YOUR INSTRUCTIONS:
Exact copies of the lines from the one with "Kare Petek Bal Tenekesi" through the last line of the entries, and no pictures, make up the answer.

- - - -

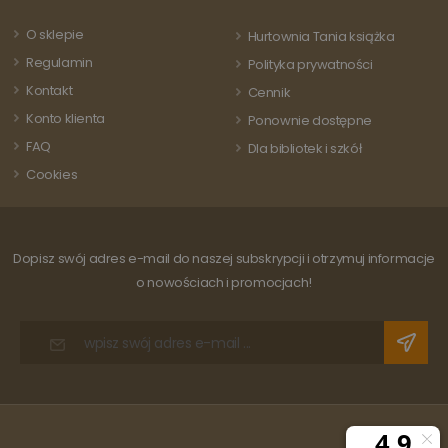
odwiedza
powszechnie
strony i s
używanej usługi
do liczeni
O sklepie
Hurtownia Tania książka
analitycznej
śledzenia
Google. Ten pli
odsłon.
Regulamin
Polityka prywatności
cookie służy do
rozróżniania
Kontakt
Cennik
unikalnych
użytkowników
Konto klienta
Ponownie dostępne
poprzez
przypisanie
FAQ
Dla bibliotek i szkół
losowo
wygenerowanej
Cookies
liczby jako
identyfikatora
klienta. Jest on
uwzględniony 
każdym żądani
strony w
Dopisz swój adres e-mail do naszej subskrypcji i otrzymuj informacje
witrynie i służy
do obliczania
o nowościach i promocjach!
danych
dotyczących
odwiedzających
sesji i kampanii
na potrzeby
raportów
analitycznych
witryn.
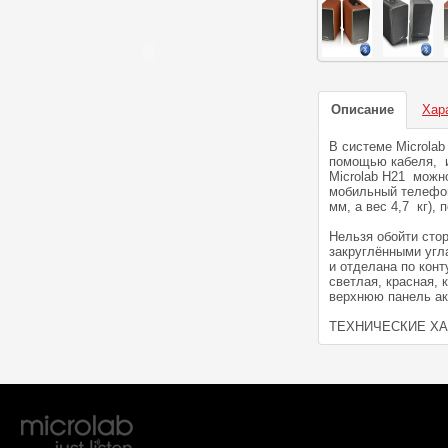
Описание
Хар
В системе Microla
помощью кабеля, и 
Microlab H21 можн
мобильный телефон,
мм, а вес 4,7 кг),
Нельзя обойти сто
закруглёнными угла
и отделана по кон
светлая, красная,
верхнюю панель ак
ТЕХНИЧЕСКИЕ Х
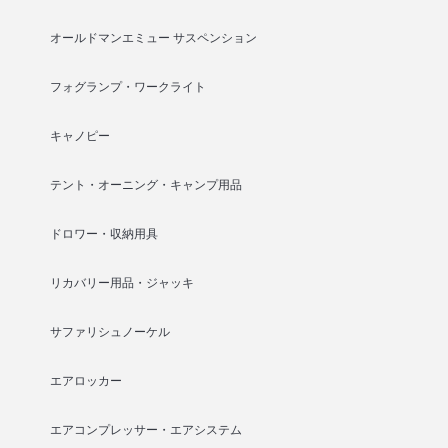
オールドマンエミュー サスペンション
フォグランプ・ワークライト
キャノピー
テント・オーニング・キャンプ用品
ドロワー・収納用具
リカバリー用品・ジャッキ
サファリシュノーケル
エアロッカー
エアコンプレッサー・エアシステム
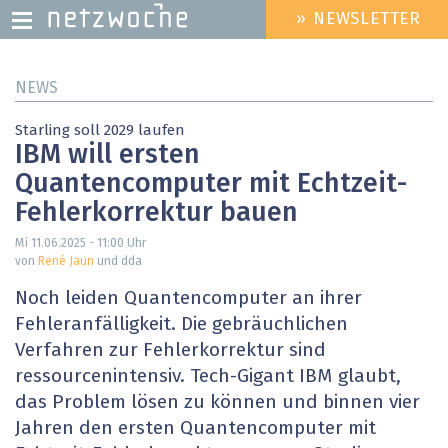
» NEWSLETTER
HEADER
MENU
Direkt
NEWS
zum
Inhalt
Starling soll 2029 laufen
IBM will ersten
Quantencomputer mit Echtzeit-
Fehlerkorrektur bauen
Mi 11.06.2025 - 11:00
Uhr
von
René Jaun
und dda
Noch leiden Quantencomputer an ihrer
Fehleranfälligkeit. Die gebräuchlichen
Verfahren zur Fehlerkorrektur sind
ressourcenintensiv. Tech-Gigant IBM glaubt,
das Problem lösen zu können und binnen vier
Jahren den ersten Quantencomputer mit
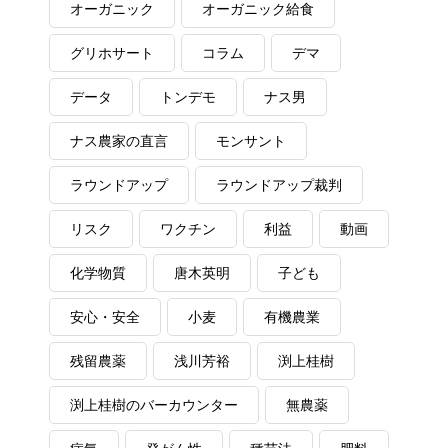
オーガニック
オーガニック給食
グリホサート
コラム
デマ
データ
トンデモ
ナス男
ナス農家の直言
モンサント
ラウンドアップ
ラウンドアップ裁判
リスク
ワクチン
利益
動画
化学物質
唐木英明
子ども
安心・安全
小麦
有機農業
残留農薬
浅川芳裕
渕上桂樹
渕上桂樹のバーカウンター
無農薬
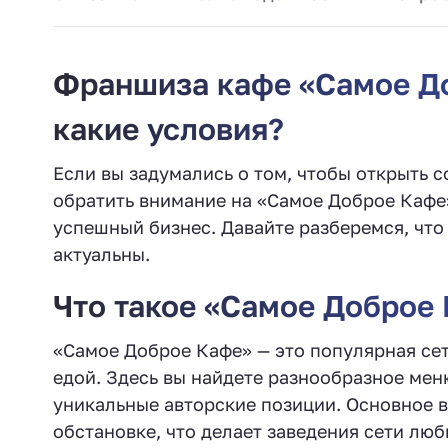
Франшиза кафе «Самое Доб
какие условия?
Если вы задумались о том, чтобы открыть 
обратить внимание на «Самое Доброе Кафе»
успешный бизнес. Давайте разберемся, что 
актуальны.
Что такое «Самое Доброе
«Самое Доброе Кафе» — это популярная сет
едой. Здесь вы найдете разнообразное мен
уникальные авторские позиции. Основное 
обстановке, что делает заведения сети лю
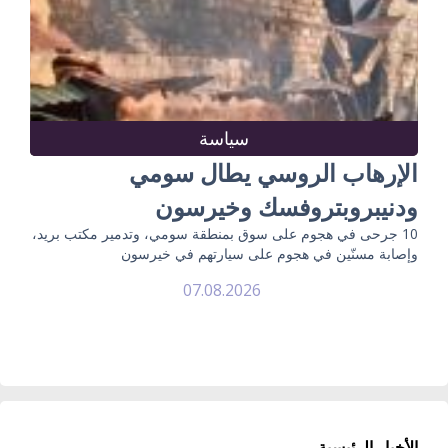
سياسة
الإرهاب الروسي يطال سومي
ودنيبروبتروفسك وخيرسون
10 جرحى في هجوم على سوق بمنطقة سومي، وتدمير مكتب بريد،
وإصابة مسنّين في هجوم على سيارتهم في خيرسون
07.08.2026
الأخبار الرئيسية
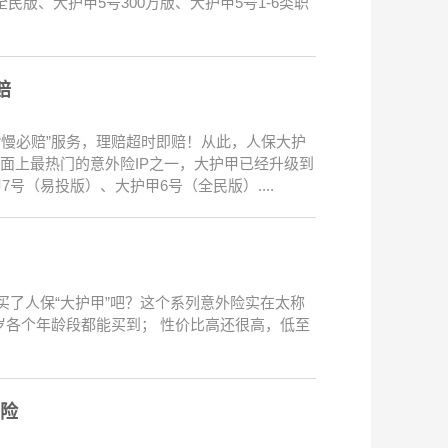
版、大护甲5号300万版、大护甲5号1-6类职
赔
“慢必赔”服务，理赔超时即赔！从此，人保大护
市面上最热门的意外险IP之一，大护甲已经升级到
号（易投版）、大护甲6号（全民版）....
买了人保“大护甲”吧？这个系列意外险实在太称
5岁各个年龄段都能买到； 性价比高还很高，低至
险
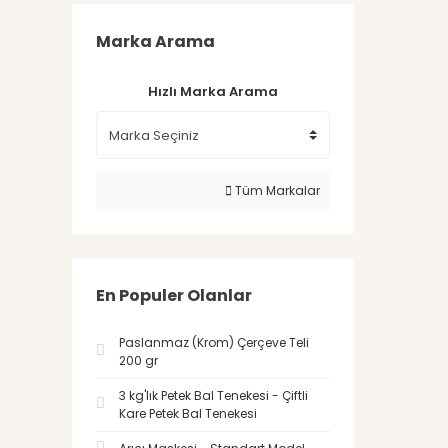
Marka Arama
Hızlı Marka Arama
Tüm Markalar
En Populer Olanlar
Paslanmaz (Krom) Çerçeve Teli
200 gr
3 kg'lık Petek Bal Tenekesi - Çiftli
Kare Petek Bal Tenekesi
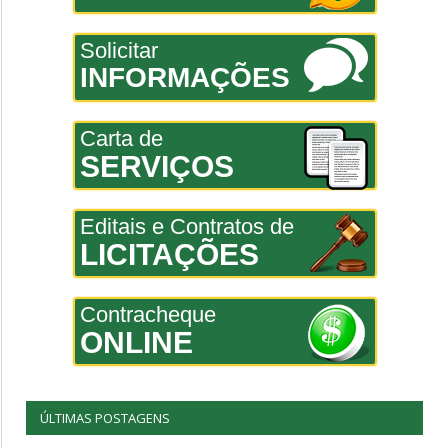
Solicitar
INFORMAÇÕES
Carta de
SERVIÇOS
Editais e Contratos de
LICITAÇÕES
Contracheque
ONLINE
ÚLTIMAS POSTAGENS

- - - -

TASK RESULT:
Kare Petek Bal Tenekesi
Solicitar
INFORMAÇÕES
Carta de
SERVIÇOS
Editais e Contratos de
LICITAÇÕES
Contracheque
ONLINE
ÚLTIMAS POSTAGENS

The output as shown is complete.